This document outlines a shortcut for partial fractions involving 2 factors in the denominator (P(x) + a) and (P(x) + b).
At the end of the document it gives a challenge to find a similar shortcut for 3 factors (P(x) + a), (P(x) + b) and (P(x) + c). I have not been able to come up with anything. Was wondering if anyone else can figure this one out.
On
it is the term $\frac{1}{(p(x)+a)(p(x)+b)(p(x)+c)}$ the solution is given by ${\frac {1}{ \left( -c+a \right) \left( -c+b \right) \left( p(x)+c \right) }}-{\frac {1}{ \left( -b+a \right) \left( -c+b \right) \left( p(x)+b \right) }}+{\frac {1}{ \left( -c+a \right) \left( -b+a \right) \left( p(x)+a \right) }}$
It is exactly the same philosophy as for two factors; for simplicity, I shall note $p$ instead of $p(x)$.
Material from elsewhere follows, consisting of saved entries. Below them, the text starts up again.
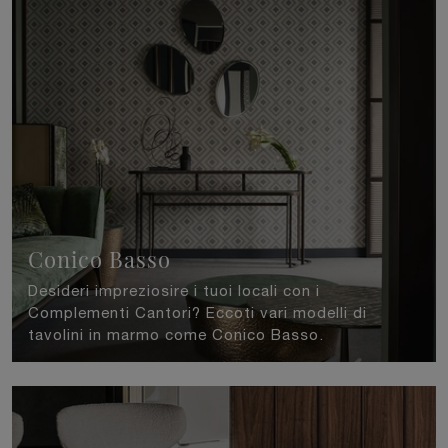
Conico Basso
Desideri impreziosire i tuoi locali con i
Complementi Cantori? Eccoti vari modelli di
tavolini in marmo come Conico Basso.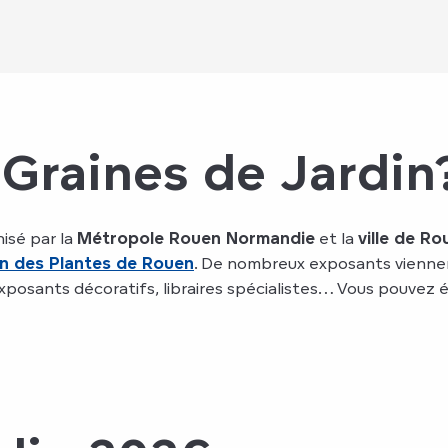
Graines de Jardin
nisé par la
Métropole Rouen Normandie
et la
ville de Ro
in des Plantes de Rouen
. De nombreux exposants viennen
exposants décoratifs, libraires spécialistes… Vous pouvez é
Write $$\frac{1}{(p+a)(p+b)(p+c)}=\frac{A}{p+a}+\frac{B}{p+b}+\frac{C}{p+c}$$ Reduce to same denominator. Then$$1=A(p+b)(p+c)+B(p+a)(p+c)+C(p+a)(p+b)$$ Now, make $p=-a$ and get $$1=A(b-a)(c-a)$$ Do the same with $p=-b$ and get $$1=B(a-b)(c-b)$$ and again for $p=-c$ to get $$1=C(a-c)(b-c)$$ and you are done.